BEGIN DATA TO USE

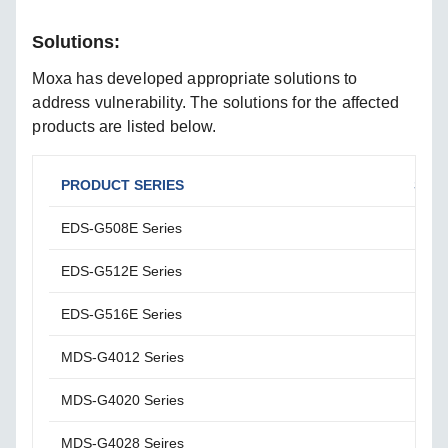
Solutions:
Moxa has developed appropriate solutions to
address vulnerability. The solutions for the affected
products are listed below.
PRODUCT SERIES
SOL
EDS-G508E Series
Plea
EDS-G512E Series
Plea
EDS-G516E Series
Plea
MDS-G4012 Series
Plea
MDS-G4020 Series
Plea
MDS-G4028 Seires
Plea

END DATA TO USE

ABOUT THIS TASK ::
Your copy of the records above should be exact and contain no pictures.

RESPONSE AREA ::
Solutions:
Moxa has developed appropriate solutions to
address vulnerability. The solutions for the affected
products are listed below.
PRODUCT SERIES
SOL
EDS-G508E Series
Plea
EDS-G512E Series
Plea
EDS-G516E Series
Plea
MDS-G4012 Series
Plea
MDS-G4020 Series
Plea
MDS-G4028 Seires
Plea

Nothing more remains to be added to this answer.